▶ [Supplied records]
"""
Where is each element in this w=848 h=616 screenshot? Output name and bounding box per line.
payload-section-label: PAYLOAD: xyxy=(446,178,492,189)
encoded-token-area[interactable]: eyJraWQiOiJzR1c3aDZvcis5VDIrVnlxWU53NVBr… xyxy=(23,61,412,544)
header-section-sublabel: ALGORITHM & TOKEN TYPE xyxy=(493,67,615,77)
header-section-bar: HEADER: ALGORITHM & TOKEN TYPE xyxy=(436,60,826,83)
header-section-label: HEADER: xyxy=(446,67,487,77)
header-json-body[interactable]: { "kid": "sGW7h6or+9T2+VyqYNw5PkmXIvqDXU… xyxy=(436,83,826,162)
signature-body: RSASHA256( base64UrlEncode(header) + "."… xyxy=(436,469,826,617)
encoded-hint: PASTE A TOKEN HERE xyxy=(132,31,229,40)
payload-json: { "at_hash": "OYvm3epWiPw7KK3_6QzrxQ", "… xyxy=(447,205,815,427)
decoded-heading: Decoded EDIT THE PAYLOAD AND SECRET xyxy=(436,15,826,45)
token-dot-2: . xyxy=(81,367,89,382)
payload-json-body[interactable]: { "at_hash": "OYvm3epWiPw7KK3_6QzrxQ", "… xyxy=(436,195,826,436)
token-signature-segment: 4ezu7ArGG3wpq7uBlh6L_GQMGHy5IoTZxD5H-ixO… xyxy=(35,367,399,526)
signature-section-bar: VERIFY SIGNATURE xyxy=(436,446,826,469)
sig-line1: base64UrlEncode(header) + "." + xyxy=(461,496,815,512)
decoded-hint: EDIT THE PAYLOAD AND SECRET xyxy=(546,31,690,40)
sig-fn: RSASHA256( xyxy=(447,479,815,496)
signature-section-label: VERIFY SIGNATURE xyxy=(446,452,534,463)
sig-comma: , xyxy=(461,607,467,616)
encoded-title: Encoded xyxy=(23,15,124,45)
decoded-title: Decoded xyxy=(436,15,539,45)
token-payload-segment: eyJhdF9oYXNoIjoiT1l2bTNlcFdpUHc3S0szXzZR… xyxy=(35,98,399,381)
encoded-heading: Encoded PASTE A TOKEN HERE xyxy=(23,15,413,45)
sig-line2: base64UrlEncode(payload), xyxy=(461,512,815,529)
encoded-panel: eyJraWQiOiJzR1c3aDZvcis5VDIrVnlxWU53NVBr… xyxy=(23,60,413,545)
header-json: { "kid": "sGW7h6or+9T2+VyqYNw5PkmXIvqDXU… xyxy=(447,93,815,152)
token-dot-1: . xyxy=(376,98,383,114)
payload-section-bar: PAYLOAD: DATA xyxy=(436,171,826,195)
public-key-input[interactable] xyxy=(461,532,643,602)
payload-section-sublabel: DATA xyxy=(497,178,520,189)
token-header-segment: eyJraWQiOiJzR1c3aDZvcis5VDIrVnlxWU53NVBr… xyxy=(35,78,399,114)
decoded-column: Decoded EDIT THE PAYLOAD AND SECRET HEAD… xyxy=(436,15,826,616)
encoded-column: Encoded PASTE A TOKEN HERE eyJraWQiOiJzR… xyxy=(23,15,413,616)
"""
The exact wording of every entry above should be written out again.

Where is each element in this w=848 h=616 screenshot? Output name and bounding box per line.
payload-section-label: PAYLOAD: xyxy=(446,178,492,189)
encoded-token-area[interactable]: eyJraWQiOiJzR1c3aDZvcis5VDIrVnlxWU53NVBr… xyxy=(23,61,412,544)
header-section-sublabel: ALGORITHM & TOKEN TYPE xyxy=(493,67,615,77)
header-section-bar: HEADER: ALGORITHM & TOKEN TYPE xyxy=(436,60,826,83)
header-section-label: HEADER: xyxy=(446,67,487,77)
header-json-body[interactable]: { "kid": "sGW7h6or+9T2+VyqYNw5PkmXIvqDXU… xyxy=(436,83,826,162)
signature-body: RSASHA256( base64UrlEncode(header) + "."… xyxy=(436,469,826,617)
encoded-hint: PASTE A TOKEN HERE xyxy=(132,31,229,40)
payload-json: { "at_hash": "OYvm3epWiPw7KK3_6QzrxQ", "… xyxy=(447,205,815,427)
decoded-heading: Decoded EDIT THE PAYLOAD AND SECRET xyxy=(436,15,826,45)
token-dot-2: . xyxy=(81,367,89,382)
payload-json-body[interactable]: { "at_hash": "OYvm3epWiPw7KK3_6QzrxQ", "… xyxy=(436,195,826,436)
token-signature-segment: 4ezu7ArGG3wpq7uBlh6L_GQMGHy5IoTZxD5H-ixO… xyxy=(35,367,399,526)
signature-section-bar: VERIFY SIGNATURE xyxy=(436,446,826,469)
sig-line1: base64UrlEncode(header) + "." + xyxy=(461,496,815,512)
decoded-hint: EDIT THE PAYLOAD AND SECRET xyxy=(546,31,690,40)
sig-fn: RSASHA256( xyxy=(447,479,815,496)
signature-section-label: VERIFY SIGNATURE xyxy=(446,452,534,463)
sig-comma: , xyxy=(461,607,467,616)
encoded-title: Encoded xyxy=(23,15,124,45)
decoded-title: Decoded xyxy=(436,15,539,45)
token-payload-segment: eyJhdF9oYXNoIjoiT1l2bTNlcFdpUHc3S0szXzZR… xyxy=(35,98,399,381)
encoded-heading: Encoded PASTE A TOKEN HERE xyxy=(23,15,413,45)
sig-line2: base64UrlEncode(payload), xyxy=(461,512,815,529)
encoded-panel: eyJraWQiOiJzR1c3aDZvcis5VDIrVnlxWU53NVBr… xyxy=(23,60,413,545)
header-json: { "kid": "sGW7h6or+9T2+VyqYNw5PkmXIvqDXU… xyxy=(447,93,815,152)
token-dot-1: . xyxy=(376,98,383,114)
payload-section-bar: PAYLOAD: DATA xyxy=(436,171,826,195)
public-key-input[interactable] xyxy=(461,532,643,602)
payload-section-sublabel: DATA xyxy=(497,178,520,189)
token-header-segment: eyJraWQiOiJzR1c3aDZvcis5VDIrVnlxWU53NVBr… xyxy=(35,78,399,114)
decoded-column: Decoded EDIT THE PAYLOAD AND SECRET HEAD… xyxy=(436,15,826,616)
encoded-column: Encoded PASTE A TOKEN HERE eyJraWQiOiJzR… xyxy=(23,15,413,616)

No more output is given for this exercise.